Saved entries
------------------------------------------------------------

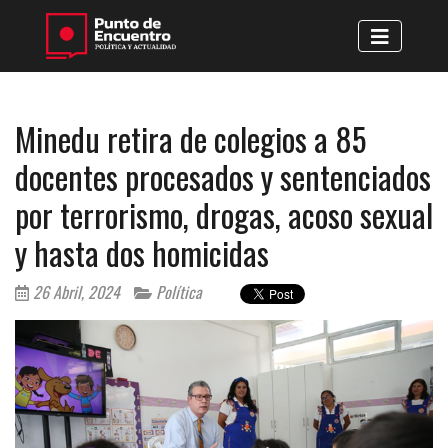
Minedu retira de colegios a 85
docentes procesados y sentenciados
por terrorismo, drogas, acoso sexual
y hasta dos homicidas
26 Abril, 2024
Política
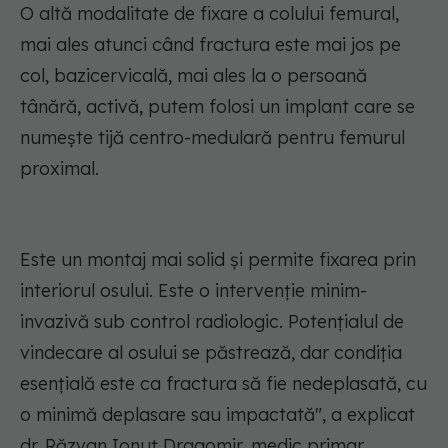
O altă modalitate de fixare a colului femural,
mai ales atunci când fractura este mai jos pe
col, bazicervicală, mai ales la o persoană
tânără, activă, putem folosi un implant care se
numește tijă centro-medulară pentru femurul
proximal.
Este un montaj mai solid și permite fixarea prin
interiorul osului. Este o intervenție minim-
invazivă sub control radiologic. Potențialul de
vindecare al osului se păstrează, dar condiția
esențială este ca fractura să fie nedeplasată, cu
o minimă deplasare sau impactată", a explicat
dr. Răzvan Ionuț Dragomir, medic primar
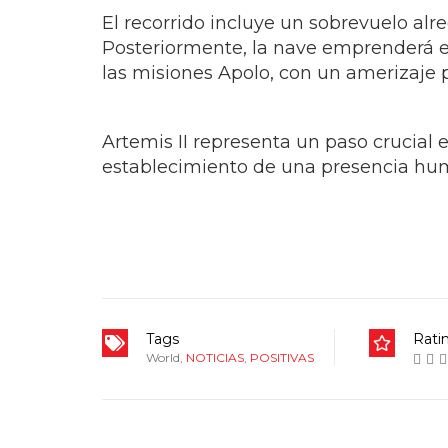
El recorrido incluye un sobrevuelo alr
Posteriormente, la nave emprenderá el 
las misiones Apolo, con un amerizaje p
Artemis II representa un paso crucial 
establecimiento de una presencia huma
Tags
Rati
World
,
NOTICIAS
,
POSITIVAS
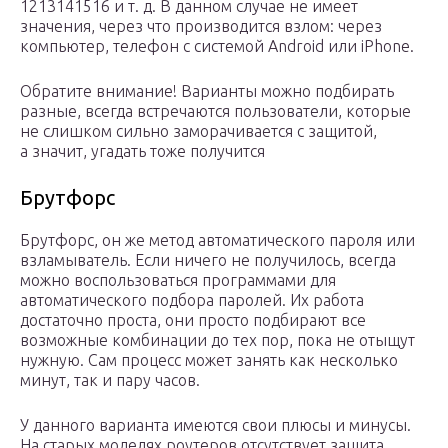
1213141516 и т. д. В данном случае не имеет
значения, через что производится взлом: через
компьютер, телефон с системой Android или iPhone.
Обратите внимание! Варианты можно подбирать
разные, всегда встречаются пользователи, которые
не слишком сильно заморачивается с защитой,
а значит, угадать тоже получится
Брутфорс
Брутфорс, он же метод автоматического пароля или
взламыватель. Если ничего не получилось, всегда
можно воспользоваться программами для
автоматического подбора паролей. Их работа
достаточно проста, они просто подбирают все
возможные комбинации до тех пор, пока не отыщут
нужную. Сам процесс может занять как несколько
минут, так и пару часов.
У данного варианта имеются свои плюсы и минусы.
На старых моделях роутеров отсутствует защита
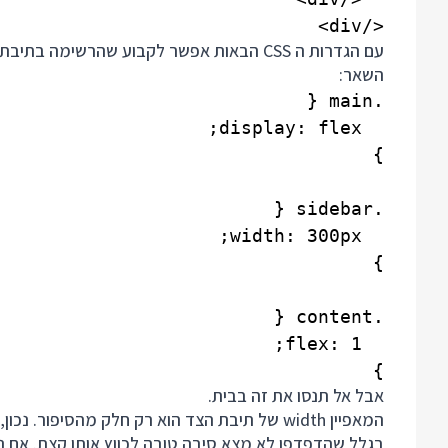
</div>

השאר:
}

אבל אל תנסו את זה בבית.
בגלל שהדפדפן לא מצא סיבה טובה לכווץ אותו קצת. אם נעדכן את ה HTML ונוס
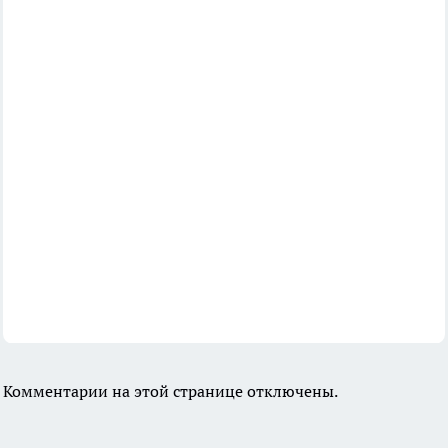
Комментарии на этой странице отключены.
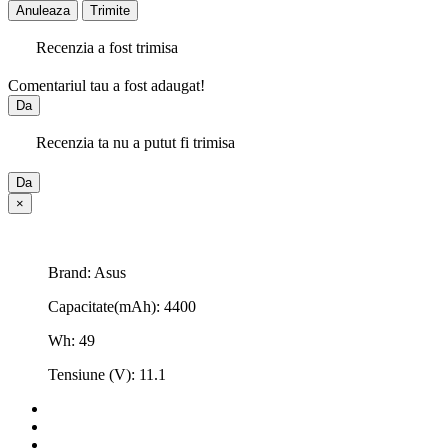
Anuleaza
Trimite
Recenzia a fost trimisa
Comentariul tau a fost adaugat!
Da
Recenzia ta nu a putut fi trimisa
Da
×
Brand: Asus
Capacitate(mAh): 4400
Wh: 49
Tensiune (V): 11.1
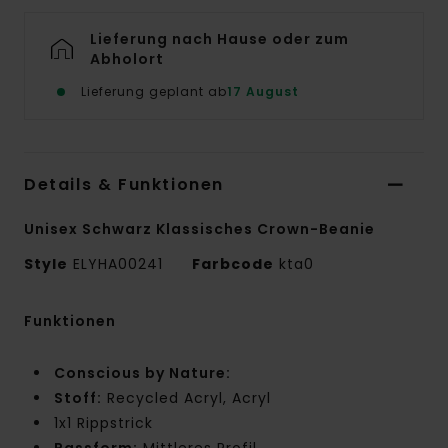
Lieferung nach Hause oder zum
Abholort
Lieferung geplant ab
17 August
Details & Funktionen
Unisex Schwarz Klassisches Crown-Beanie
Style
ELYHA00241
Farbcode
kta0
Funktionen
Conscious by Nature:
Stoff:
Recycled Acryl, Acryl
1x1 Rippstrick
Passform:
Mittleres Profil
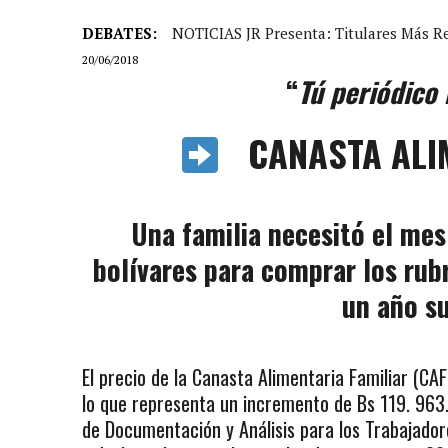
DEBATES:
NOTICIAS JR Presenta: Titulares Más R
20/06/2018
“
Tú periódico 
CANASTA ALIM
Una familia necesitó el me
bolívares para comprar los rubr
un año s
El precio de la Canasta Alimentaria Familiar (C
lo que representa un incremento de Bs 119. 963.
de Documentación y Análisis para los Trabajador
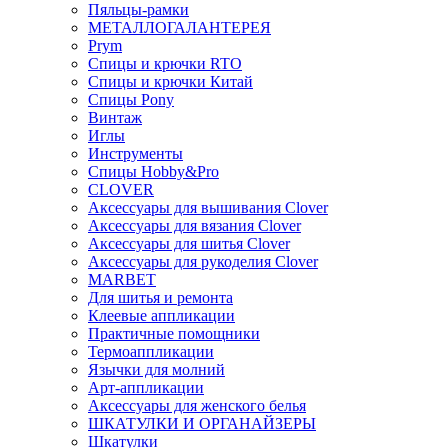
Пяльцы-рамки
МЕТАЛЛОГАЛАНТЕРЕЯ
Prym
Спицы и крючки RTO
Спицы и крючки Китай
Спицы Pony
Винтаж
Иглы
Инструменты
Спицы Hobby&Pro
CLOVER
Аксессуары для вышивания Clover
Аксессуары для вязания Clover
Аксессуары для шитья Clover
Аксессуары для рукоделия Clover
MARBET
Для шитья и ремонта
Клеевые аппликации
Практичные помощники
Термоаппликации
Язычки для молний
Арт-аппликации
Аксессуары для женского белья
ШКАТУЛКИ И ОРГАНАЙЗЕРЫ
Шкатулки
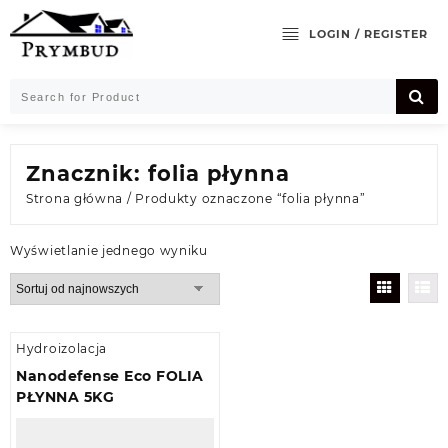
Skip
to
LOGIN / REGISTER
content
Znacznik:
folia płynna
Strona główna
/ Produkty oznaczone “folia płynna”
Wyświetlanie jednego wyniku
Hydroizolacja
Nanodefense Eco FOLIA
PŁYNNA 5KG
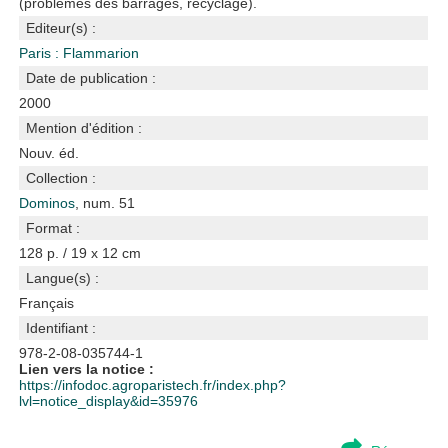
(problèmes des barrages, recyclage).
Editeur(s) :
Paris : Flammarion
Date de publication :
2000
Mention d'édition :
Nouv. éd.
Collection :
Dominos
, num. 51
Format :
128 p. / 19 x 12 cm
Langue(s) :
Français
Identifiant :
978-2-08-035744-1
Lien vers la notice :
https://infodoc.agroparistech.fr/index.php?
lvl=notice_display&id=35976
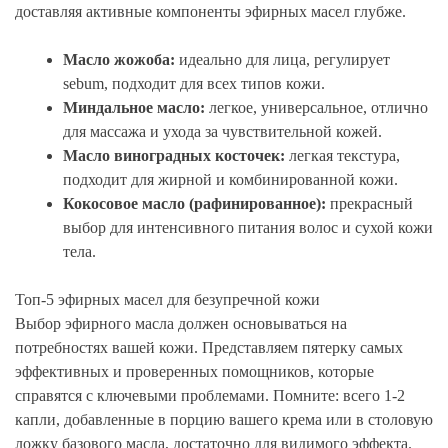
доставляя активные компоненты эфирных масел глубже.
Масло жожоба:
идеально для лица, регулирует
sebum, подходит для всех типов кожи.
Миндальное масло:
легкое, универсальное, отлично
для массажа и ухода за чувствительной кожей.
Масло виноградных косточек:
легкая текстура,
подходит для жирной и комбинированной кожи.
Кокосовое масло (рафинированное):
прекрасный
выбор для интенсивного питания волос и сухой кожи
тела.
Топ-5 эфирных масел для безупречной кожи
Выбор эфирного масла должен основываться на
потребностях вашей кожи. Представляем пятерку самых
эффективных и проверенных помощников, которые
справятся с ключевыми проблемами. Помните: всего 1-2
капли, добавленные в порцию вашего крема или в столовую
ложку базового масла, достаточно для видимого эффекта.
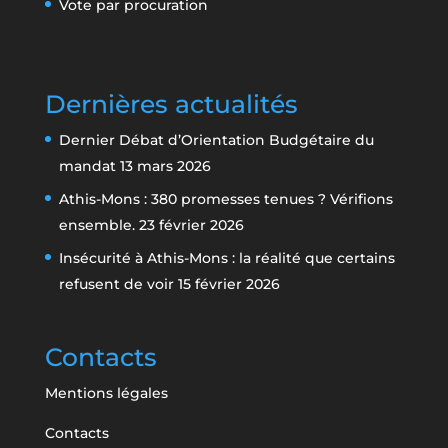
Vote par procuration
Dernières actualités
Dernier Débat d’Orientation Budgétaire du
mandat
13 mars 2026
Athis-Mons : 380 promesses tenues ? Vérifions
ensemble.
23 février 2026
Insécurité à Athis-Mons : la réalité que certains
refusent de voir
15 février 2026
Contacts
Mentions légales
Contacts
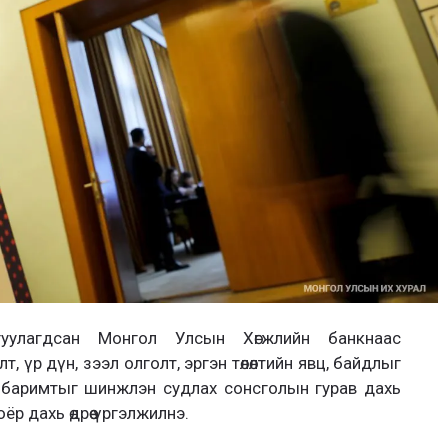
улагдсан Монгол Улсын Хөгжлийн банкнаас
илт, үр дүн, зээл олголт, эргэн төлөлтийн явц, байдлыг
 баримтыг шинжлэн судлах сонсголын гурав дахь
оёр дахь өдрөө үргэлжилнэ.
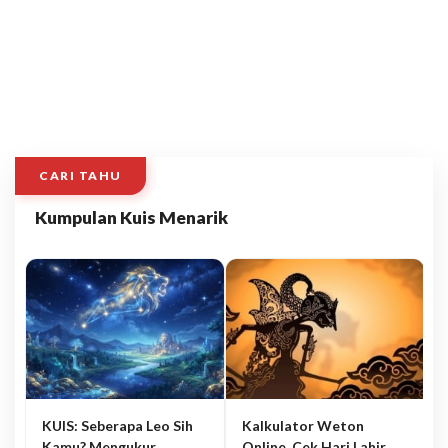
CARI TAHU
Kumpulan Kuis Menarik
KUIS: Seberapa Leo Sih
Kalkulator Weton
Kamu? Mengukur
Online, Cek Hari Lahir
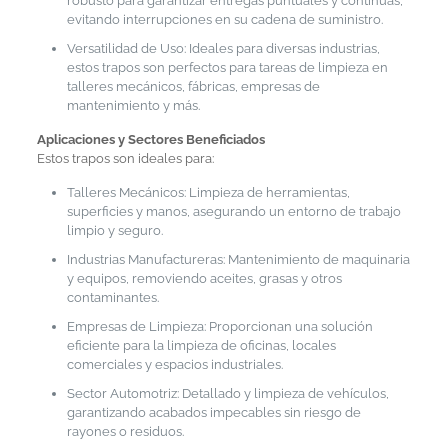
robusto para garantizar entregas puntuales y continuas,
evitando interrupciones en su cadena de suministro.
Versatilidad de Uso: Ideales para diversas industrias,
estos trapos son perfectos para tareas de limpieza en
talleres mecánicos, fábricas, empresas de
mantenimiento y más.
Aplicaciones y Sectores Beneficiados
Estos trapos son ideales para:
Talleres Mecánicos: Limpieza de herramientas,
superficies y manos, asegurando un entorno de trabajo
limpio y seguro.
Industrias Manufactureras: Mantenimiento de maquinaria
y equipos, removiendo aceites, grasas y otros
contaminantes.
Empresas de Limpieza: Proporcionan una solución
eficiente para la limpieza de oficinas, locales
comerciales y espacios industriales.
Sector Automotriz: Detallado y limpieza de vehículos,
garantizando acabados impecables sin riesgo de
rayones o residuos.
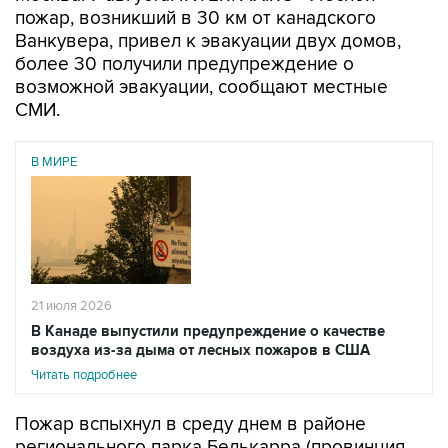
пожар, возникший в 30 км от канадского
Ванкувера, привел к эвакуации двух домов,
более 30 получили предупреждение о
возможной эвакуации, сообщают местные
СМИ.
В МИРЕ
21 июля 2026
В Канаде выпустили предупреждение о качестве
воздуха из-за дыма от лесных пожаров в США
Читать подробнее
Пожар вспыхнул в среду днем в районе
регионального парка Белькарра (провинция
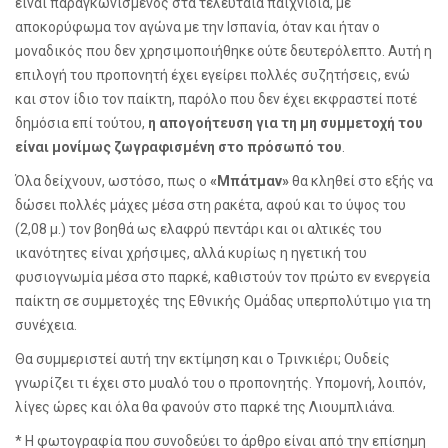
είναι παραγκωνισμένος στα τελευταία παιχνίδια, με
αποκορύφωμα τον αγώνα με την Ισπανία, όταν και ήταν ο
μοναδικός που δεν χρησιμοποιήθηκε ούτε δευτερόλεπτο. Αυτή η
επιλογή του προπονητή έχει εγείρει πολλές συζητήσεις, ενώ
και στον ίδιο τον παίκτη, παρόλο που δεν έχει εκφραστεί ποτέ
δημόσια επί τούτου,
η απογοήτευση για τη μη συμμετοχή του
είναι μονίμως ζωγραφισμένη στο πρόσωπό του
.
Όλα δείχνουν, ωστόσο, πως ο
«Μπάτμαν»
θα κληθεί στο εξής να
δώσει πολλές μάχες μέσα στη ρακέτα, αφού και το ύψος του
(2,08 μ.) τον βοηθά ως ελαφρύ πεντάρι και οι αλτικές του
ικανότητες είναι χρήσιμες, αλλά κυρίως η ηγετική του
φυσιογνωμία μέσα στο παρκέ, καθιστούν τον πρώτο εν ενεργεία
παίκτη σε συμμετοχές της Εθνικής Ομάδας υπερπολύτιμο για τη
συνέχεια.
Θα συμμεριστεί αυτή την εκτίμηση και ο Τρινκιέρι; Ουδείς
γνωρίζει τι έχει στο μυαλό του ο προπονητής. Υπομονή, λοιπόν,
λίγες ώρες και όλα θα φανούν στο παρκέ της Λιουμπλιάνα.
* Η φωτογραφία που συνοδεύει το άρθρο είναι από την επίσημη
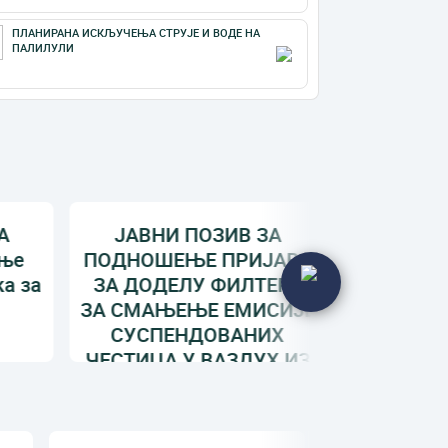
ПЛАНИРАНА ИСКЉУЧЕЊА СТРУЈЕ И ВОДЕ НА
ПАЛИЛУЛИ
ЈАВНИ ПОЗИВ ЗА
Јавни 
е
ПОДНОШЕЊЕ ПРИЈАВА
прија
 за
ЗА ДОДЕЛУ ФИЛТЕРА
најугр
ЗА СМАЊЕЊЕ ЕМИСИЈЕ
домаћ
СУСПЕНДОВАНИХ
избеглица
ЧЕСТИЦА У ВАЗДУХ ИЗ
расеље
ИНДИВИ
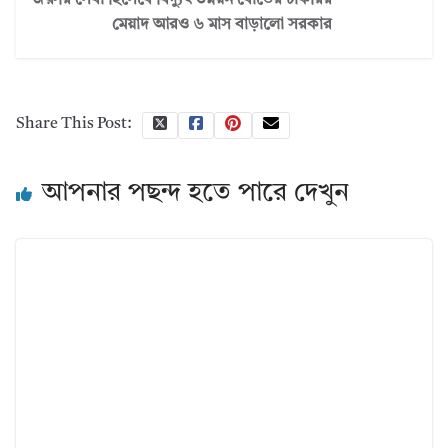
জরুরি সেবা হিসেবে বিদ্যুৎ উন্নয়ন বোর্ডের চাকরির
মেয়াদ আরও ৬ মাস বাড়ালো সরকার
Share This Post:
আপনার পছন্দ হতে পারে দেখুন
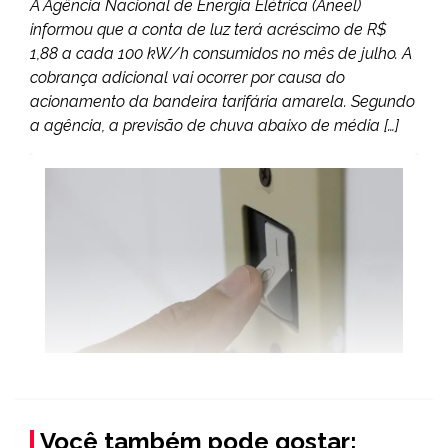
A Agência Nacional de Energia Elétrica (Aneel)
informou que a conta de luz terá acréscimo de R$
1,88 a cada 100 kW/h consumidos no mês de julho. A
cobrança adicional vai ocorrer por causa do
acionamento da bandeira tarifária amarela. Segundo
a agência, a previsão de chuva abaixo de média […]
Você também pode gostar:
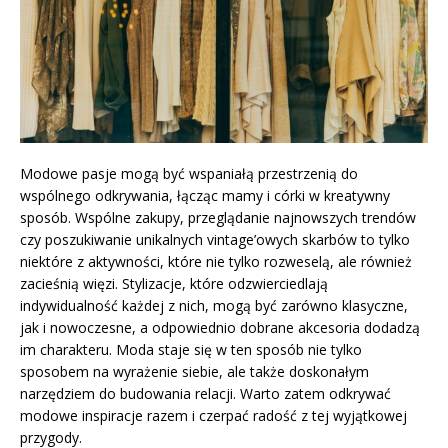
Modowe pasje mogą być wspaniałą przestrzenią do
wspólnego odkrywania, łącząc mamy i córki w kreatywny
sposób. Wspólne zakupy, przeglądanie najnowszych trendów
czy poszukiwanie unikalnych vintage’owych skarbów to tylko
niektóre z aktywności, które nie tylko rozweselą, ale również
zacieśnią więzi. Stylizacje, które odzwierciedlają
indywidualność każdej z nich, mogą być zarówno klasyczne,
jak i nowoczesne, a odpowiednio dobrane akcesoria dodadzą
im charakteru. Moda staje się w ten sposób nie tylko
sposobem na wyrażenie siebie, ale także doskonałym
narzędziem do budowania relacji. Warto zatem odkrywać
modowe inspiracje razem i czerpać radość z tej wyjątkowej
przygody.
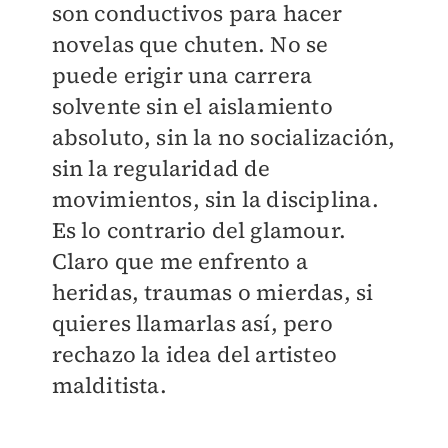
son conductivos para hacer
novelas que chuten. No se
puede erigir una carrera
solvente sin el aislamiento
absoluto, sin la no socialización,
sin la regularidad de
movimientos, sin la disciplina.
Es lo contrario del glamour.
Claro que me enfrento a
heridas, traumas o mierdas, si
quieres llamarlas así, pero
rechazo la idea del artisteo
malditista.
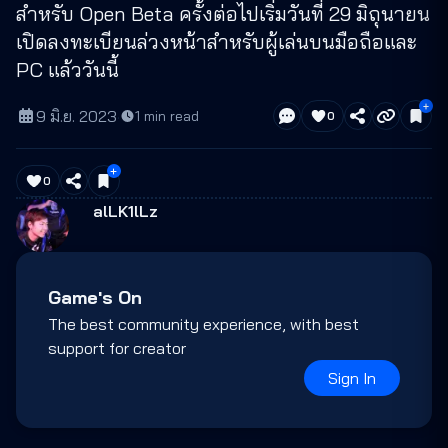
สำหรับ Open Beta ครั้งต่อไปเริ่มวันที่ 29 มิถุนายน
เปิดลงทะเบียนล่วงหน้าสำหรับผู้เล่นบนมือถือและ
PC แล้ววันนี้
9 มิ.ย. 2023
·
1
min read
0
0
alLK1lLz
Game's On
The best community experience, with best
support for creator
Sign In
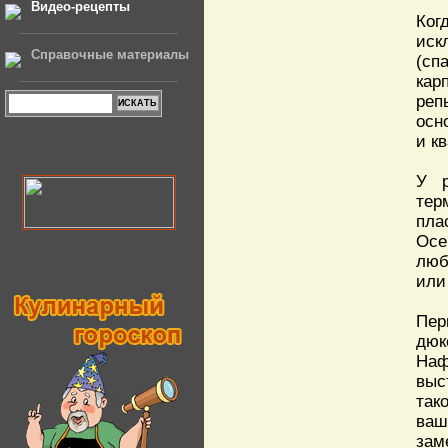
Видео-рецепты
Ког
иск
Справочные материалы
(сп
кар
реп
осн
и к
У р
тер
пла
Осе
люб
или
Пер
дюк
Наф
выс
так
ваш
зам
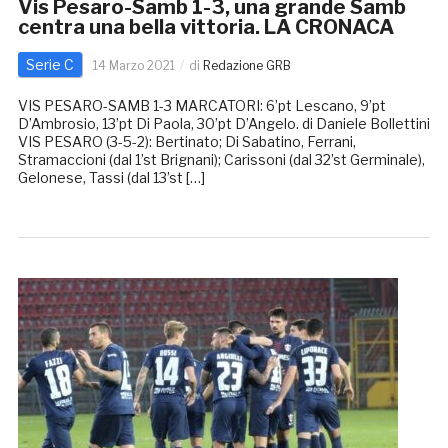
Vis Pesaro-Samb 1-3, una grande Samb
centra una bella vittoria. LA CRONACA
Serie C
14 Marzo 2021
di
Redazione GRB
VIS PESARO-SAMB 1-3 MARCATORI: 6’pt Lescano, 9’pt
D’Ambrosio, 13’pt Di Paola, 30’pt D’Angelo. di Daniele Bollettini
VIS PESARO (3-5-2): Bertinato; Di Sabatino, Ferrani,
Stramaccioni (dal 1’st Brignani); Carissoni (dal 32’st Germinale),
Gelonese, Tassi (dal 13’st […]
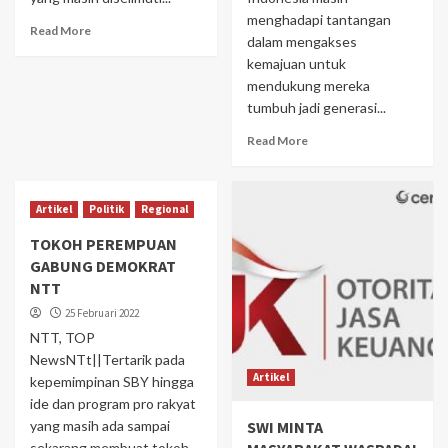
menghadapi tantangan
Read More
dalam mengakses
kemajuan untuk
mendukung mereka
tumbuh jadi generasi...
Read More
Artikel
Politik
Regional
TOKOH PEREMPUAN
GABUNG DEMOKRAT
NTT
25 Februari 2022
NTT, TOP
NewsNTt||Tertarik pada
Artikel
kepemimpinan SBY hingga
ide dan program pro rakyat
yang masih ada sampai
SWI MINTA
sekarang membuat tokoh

------------------------------------------------------------

What the exercise asks:
Please reproduce, word for word, every line from the first line of the records above through the line containing "значения, через что производится взлом: через", and leave out the pictures.

Written solution:
Minedu retira de colegios a 85
docentes procesados y sentenciados
por terrorismo, drogas, acoso sexual
y hasta dos homicidas
26 Abril, 2024
Política
O altă modalitate de fixare a colului femural,
mai ales atunci când fractura este mai jos pe
col, bazicervicală, mai ales la o persoană
tânără, activă, putem folosi un implant care se
numește tijă centro-medulară pentru femurul
proximal.
Este un montaj mai solid și permite fixarea prin
interiorul osului. Este o intervenție minim-
invazivă sub control radiologic. Potențialul de
vindecare al osului se păstrează, dar condiția
esențială este ca fractura să fie nedeplasată, cu
o minimă deplasare sau impactată", a explicat
dr. Răzvan Ionuț Dragomir, medic primar
El recorrido incluye un sobrevuelo alr
Posteriormente, la nave emprenderá el 
las misiones Apolo, con un amerizaje p
Artemis II representa un paso crucial 
establecimiento de una presencia huma
Tags
Rati
World
,
NOTICIAS
,
POSITIVAS
1213141516 и т. д. В данном случае не имеет
значения, через что производится взлом: через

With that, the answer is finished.